Information-processing models have been invoked to account for the development of the disorder. Fear may be stored as a memory network that contains information about danger-related stimuli. Because life-threatening trauma evokes a powerful response, that particular fear structure remains intense and easily activated. Distinctions between what is safe and what is dangerous are unclear, and persons who are strongly influenced by such fear structures may feel both lack of control and lack of predictability with respect to their environments.
3. Behavior theory
Behavior theory posits a two-factor learning process in PTSD. In the first phase, persons exposed to a trauma (the unconditioned stimulus) learn by association to be upset by central events, images, thoughts, or situations that occur in proximity to the trauma (the conditioned stimulus).
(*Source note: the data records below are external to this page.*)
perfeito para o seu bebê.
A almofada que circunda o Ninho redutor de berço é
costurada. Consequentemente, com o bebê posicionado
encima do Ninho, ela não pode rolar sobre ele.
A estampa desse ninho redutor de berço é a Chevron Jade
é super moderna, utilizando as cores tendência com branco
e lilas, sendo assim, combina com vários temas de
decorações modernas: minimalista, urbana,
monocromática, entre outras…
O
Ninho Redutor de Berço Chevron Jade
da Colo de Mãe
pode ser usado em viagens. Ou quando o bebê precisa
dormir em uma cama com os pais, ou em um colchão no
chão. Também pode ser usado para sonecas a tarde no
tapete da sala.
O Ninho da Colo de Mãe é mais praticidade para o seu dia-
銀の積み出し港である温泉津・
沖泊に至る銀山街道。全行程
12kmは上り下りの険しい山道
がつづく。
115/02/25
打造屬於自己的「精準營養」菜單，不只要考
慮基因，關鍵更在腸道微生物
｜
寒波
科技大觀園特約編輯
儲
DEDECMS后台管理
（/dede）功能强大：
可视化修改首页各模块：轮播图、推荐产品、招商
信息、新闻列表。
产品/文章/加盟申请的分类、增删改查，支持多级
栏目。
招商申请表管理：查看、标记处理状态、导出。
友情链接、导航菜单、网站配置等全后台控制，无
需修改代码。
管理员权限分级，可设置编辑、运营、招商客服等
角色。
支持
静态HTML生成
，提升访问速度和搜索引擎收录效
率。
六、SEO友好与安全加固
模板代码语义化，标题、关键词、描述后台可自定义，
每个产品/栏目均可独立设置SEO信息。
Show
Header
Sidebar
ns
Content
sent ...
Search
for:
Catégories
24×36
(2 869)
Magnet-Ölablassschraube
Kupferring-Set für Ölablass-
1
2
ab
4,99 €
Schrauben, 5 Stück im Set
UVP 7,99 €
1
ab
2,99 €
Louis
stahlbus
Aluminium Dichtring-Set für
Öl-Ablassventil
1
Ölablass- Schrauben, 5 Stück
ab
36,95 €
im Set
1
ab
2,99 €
Instrumental learning leads to the second factor, avoidance of both the unconditioned stimulus and the conditioned stimulus; that process is sustained because it leads to a decrease in anxiety. High-order conditioning occurs; ultimately, a wide range of stimuli elicit arousal (stimulus generalization). Although the two-factor theory has been criticized, it provides a theoretical basis for treating PTSD by means of direct therapeutic exposure to cues of the original trauma, an approach that may be beneficial.
D. OTHER CAUSATIVE FACTORS
Many stressors can give rise to PTSD, although certain features are probably common to all stressors. Those features include objective qualities (for example, exposure to actual or threatened death, physical injury, or threat to physical integrity) and subjective responses (perceived helplessness, fear, or horror). Common examples of traumatic events include violent crime, sexual trauma, chronic physical abuse, military combat, natural disasters, manufactured disasters (acts of either commission or omission), complicated and unexpected bereavements, accidents, and captivity.
Such events can affect individuals or groups; they may leave a person’s community and support system either intact or lost; they can occur as one-time, repetitive, or continuous events; they can occur at all ages in the life cycle; they can occur at varying levels of intensity. All those factors can affect levels of morbidity, the response to treatment, and the cause of the illness. Repeated traumatization in childhood may produce.
There are five phases of behavioral response to traumatic events:
· Impact phase (emotional impact), including shock responses, panic, excessive fear (extreme), self destructive behavior.
· Heroic phase, there is a high spirit among friends, neighbors, in a state of emergency.
· Honeymoon phase, (1 week to several months after the disaster), clients usually need help from others.
· Disappointment phase (over 2 months to 1 year), comes disappointment, resentment, frustration, anger, hostile to others, begin to compare yourself with others / neighbors.
· Phase of reconstruction and reorganization, the individual began to realize that he must face and overcome the problem, start building a house, business, work, this phase ended a few years after the disaster.